[Task item] This task calls for copying each line below that contains "more".

[Records for the task]
*** Begin section ***

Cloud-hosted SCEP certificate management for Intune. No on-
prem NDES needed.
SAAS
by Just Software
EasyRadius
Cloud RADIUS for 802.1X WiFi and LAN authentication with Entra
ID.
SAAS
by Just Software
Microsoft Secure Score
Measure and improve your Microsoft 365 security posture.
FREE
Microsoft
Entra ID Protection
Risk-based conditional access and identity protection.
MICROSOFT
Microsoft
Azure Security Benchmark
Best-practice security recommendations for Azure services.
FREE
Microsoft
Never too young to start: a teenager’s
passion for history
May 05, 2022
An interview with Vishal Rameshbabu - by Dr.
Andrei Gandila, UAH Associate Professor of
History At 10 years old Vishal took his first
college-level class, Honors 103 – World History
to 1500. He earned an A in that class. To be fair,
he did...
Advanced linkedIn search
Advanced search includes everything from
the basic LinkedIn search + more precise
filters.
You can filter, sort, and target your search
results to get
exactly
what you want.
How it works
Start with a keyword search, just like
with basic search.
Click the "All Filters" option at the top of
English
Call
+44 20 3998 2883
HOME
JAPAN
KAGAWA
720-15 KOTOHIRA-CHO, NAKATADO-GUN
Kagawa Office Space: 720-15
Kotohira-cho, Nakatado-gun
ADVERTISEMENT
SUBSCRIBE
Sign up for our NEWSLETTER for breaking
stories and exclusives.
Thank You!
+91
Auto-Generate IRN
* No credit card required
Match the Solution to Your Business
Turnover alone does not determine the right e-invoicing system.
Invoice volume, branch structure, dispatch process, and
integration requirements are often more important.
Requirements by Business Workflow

*** End section ***

[Result for this task]
the basic LinkedIn search + more precise
integration requirements are often more important.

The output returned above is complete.